Konsep Single Mux Operator Lahirkan Monopoli

Ilustrasi jaringan frekuensi.
Sumber :
  • Telkomsel

“Solusinya dengan memajukan penyiaran multipleksing yang dilaksanakan oleh LPP dan LPS atau yang dikenal dengan model bisnis hybrid. Konsep hybrid merupakan solusi dan bentuk nyata demokratisasi penyiaran yang merupakan antitesa dari praktek monopoli (single mux),” tegasnya.

Ishadi mengatakan, saat ini konsep single mux operator hanya diterapkan oleh dua negara anggota International Telecommunication Union (ITU), yaitu Jerman dan Malaysia. Di kedua negara tersebut, pangsa pasar TV FTA hanya 10 persen dan 30 persen sedangkan sisanya didominasi oleh TV kabel dan DTH. Sedangkan di Indonesia justru pangsa pasar TV FTA sebesar 90 persen sedangkan sisanya 10 persen adalah TV Kabel.

“Kita harus melihat bahwa konsep single mux yang ditetapkan di Malaysia justru tidak berjalan mulus dan banyak masalah sejak diluncurkan. Tingkat layanannya rendah dan harga tidak kompetitif sehingga para stasiun televisi termasuk stasiun televisi yang dimiliki oleh Pemerintah tidak mau membayar biaya sewa kanal. Dan ini tidak sehat bagi industri penyiaran,” kata Ishadi.

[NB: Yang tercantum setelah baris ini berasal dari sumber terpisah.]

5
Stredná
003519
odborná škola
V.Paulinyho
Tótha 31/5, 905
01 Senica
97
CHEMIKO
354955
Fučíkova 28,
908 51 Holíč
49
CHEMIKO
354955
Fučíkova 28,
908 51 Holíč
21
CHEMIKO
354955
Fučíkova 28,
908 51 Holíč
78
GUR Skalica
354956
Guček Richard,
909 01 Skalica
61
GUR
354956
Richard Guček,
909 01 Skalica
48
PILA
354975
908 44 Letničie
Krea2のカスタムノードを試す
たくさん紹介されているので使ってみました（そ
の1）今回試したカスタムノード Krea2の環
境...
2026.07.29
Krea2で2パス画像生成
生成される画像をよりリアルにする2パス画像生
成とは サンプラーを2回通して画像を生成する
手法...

Berbagai upaya sudah dilakukan oleh ATVSI, salah satunya dengan melakukan road show ke sejumlah partai politik yang ada di DPR, dengan menjelaskan konsep dan juga poin penting usulan alternatif ATVSI kepada para ketua partai politik. Sedangkan petinggi parpol mendukung gagasan ATVSI yang menolak konsep single mux.

Otonomi lembaga penyiaran

Dalam pandangan Pengamat Komunikasi Politik Universitas Pelita Harapan Emrus Sihombing, sebaiknya negara memberikan otonomi kepada lembaga penyiaran untuk mengelola aspek, termasuk frekuensi dan infrastruktur yang terkait dalam proses produksi program acara.

Menurut Emrus, pandangan pengelolaan frekuensi dan infrastruktur secara sentralistik atau tunggal membuat lembaga penyiaran termajinalisasi. Dengan skema itu, berpotensi menimbulkan praktik monopoli yang mendorong terciptanya persaingan usaha yang kurang sehat.

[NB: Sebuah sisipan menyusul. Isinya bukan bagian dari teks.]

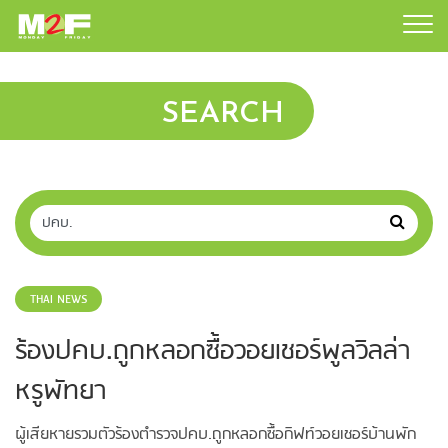
SEARCH
THAI NEWS
ร้องปคบ.ถูกหลอกซื้อวอยเชอร์พูลวิลล่า
หรูพัทยา
ผู้เสียหายรวมตัวร้องตำรวจปคบ.ถูกหลอกซื้อกิฟท์วอยเชอร์บ้านพัก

“Selain itu, bisa terjadi dominasi operator terhadap lembaga penyiaran. Sebab operator menguasai frekuensi dan infrastruktur yang dapat membatasi gerak langkah lembaga penyiaran memproduksi program acara yang secepat mungkin disampaikan kepada publik dan bermutu,” ujar Emrus.

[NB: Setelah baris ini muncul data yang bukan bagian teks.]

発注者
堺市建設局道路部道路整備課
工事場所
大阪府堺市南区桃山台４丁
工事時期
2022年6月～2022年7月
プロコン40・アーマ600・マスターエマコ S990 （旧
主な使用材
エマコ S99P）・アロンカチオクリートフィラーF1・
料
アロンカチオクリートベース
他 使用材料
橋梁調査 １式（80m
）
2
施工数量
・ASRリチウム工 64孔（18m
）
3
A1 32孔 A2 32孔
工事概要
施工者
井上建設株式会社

Senada, Direktur Eksekutif Lembaga Pengembangan Pemberdayaan Masyarakat Informasi Indonesia (LPPMII), Kamilov Sagala mengatakan, penetapan LPP Radio Televisi Republik Indonesia (RTRI) menjadi penyelenggara tunggal penyiaran multipleksing digital atau single mux, bertentangan dengan semangat demokrasi yakni terkait larangan praktik monopoli dan persaingan usaha tidak sehat.